Luis Prados Ramos


Law 1/2013 of May 14, 2013 has been the response of the Spanish government to the Judgment of the Superior Court of Justice of the European Union of March 14, 2013, which resolved on the nature of adjustment or not of some aspects of the Spanish mortgage foreclosure legislation, to European regulations on the matter.

The norm has been accepted with some uneasiness, since more was expected, both from the platform of those affected by mortgages, who demanded dation in payment with retroactive effects, and from specialists in the field, who considered that it was the occasion for undertake a more in-depth reform of the mortgage foreclosure system and the moment was especially appropriate to enter into the regulation of the bankruptcy of natural persons, which was foreseen in the electoral program of the Popular Party.

I do not intend to make a comprehensive review of the law, nor a critique of it that other people will already take care of, I simply want to make references to two issues:

The first of these is the modification of article 695 of the Civil Procedure Law, which expands the causes of opposition to the foreclosure of a mortgage, providing that the debtor can allege the abusive nature of a contractual clause that constitutes the basis of the foreclosure. or that would have determined the amount required. It also establishes an abbreviated procedure, which suspends execution until it is determined whether or not the challenged clause is abusive.

The entry into force of a law, especially when it refers to procedural issues, always raises the question of how ongoing proceedings are affected. In the case of foreclosure proceedings, the fourth transitory provision of Law 1/2013 establishes a period of one month from the day following the entry into force of the law, therefore until June 16, 2013, in which the mortgage debtors who are being affected by a foreclosure procedure, can formulate an extraordinary incident of opposition based on the existence of abusive clauses in the contract.

The second question is that referring to the modification of RD 6/2012, which regulates the Code of Good Banking Practices. As a consequence of this reform, the group of people who may request and demand the measures provided for in the code, consisting in order of preference, is greatly expanded:

1.- Restructuring of the debt, through deficiencies in the amortization of capital, extension of the period of duration of the loan and the reduction of the interest rate applicable to Euribor + 2.5 during the grace period.

2.- If this is insufficient, a removal of the pending capital can be required.

3.- And finally, one year after the restructuring request, if the previous measures were not sufficient, the dation in payment may be required, in which case, there is a special treatment of the taxes that are levied on the transferor (debtor) since they are the creditor entity is considered a passive subject of municipal capital gains and no capital gain is generated in income tax.

With this regulation, it is very likely that many citizens of Lleida will be able to access the measures that we have indicated and we take advantage of this to make our office available to whoever needs it, through professional and disinterested advice on the channels that mortgage debtors have to demand to the bank relief from its mortgage burden.

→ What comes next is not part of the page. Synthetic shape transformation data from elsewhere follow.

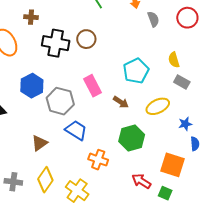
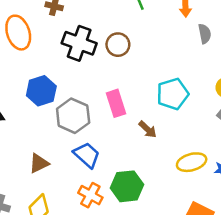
yellow ellipse: (158, 106) -> (192, 162), moved
green hexagon: (132, 138) -> (127, 186), moved
orange cross: (98, 160) -> (90, 195), moved

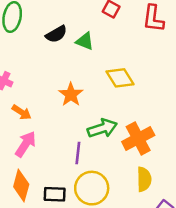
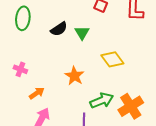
green triangle: (85, 41) -> (82, 33), turned 42
orange arrow: (22, 112) -> (37, 93), turned -63

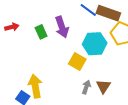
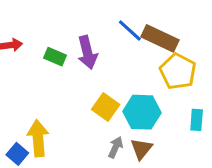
green rectangle: (41, 32) -> (55, 57), turned -48
cyan hexagon: (95, 44) -> (142, 112), moved

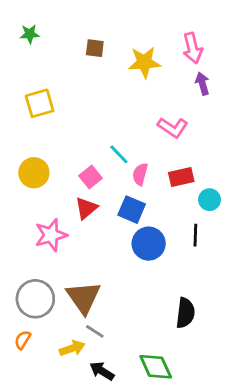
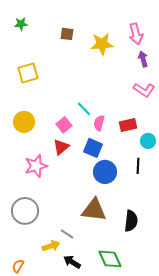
pink L-shape: (173, 127) -> (144, 90), moved
brown triangle: (83, 297) -> (94, 210), moved, turned -48
orange semicircle: (23, 340) -> (18, 266), moved

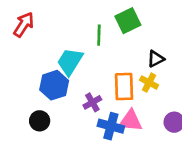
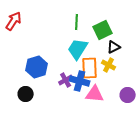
green square: (128, 21) -> (103, 30), moved
green line: (99, 35) -> (77, 22), moved
cyan trapezoid: (70, 61) -> (78, 49), moved
blue cross: (111, 126) -> (80, 81), moved

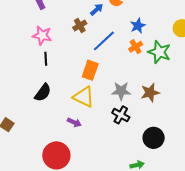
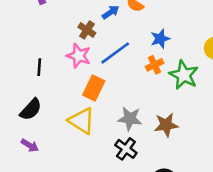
brown cross: (80, 26) -> (87, 30), turned -32
pink star: (42, 35) -> (79, 56), moved
purple arrow: (74, 122) -> (30, 145), moved

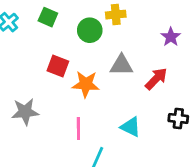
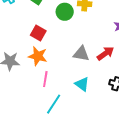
gray triangle: (121, 65) -> (81, 54), moved
orange star: (86, 84) -> (38, 56), moved

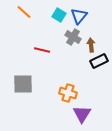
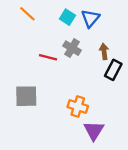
gray cross: (73, 37) -> (72, 48), moved
black rectangle: (99, 61) -> (113, 70), turned -36

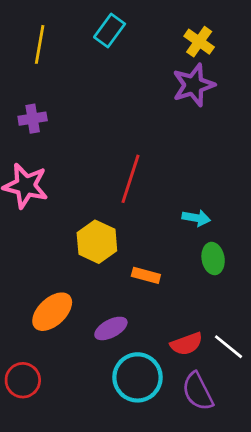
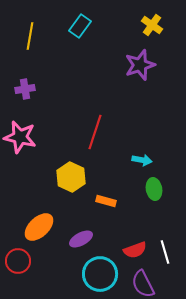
yellow cross: (199, 42) -> (152, 25), moved
white line: (228, 347) -> (165, 252), turned 35
red circle: (23, 380) -> (18, 261), moved

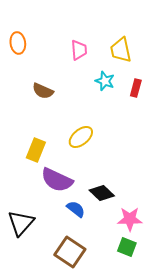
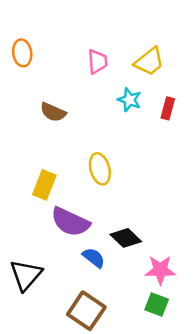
yellow trapezoid: (121, 50) -> (149, 62), turned -116
yellow ellipse: (81, 137) -> (100, 169), turned -65

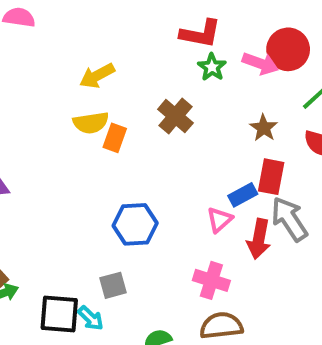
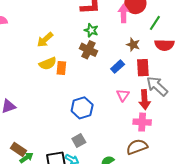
pink arrow: (260, 64) -> (124, 13), turned -96
green star: (212, 67) -> (91, 30), moved
blue rectangle: (243, 195) -> (118, 67), moved
pink cross: (211, 280) -> (142, 122), moved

  1. Daniel Fernandez Esteban

    In line with the notes on the recently published law 1/2013. Although the rule takes an important step with respect to the protection of mortgage debtors, it should be noted that the modification of article 695 of the LEC continues to be insufficient since the appearance provided for in said article only allows documentary evidence to be provided and that the parties are heard without the possibility of proposing other evidence such as the summons of witnesses, etc. This leads us to the fact that in executive proceedings who attend the hearings on behalf of the entities are the lawyers who know little about how the entity could carry out a certain operation with the client on which an unfair clause could exist (interest , guarantees…). Likewise, the lawyers of the entities may not provide as evidence the interrogation of the executed debtors, which means that the evidence is insufficient, therefore the hearing becomes a mere presentation of allegations that reproduce those formulated in writing by the lawyers. without entering into interrogations because procedurally if the entity does not propose them they cannot be interrogated. Despite the recent publication of the norm, we already have resolutions in our demarcation civil incident 7/2013 Mortgage foreclosure 1151/2012 Instance 8 where the default interest clause of 13 % is declared null because it exceeds three times the legal interest of the money to the signing of the mortgage loan, parameters established by the Judgment and the published standard.

  2. Thank you very much, Daniel, for your comment and congratulations on your performance in the incident you mention. In my opinion, the abusive nature of a clause should be able to be assessed independently of the interrogation of the executed debtor. If there has been no individual negotiation and the solution given by the dispositive rule is deviated from, we are most likely in an unfair clause.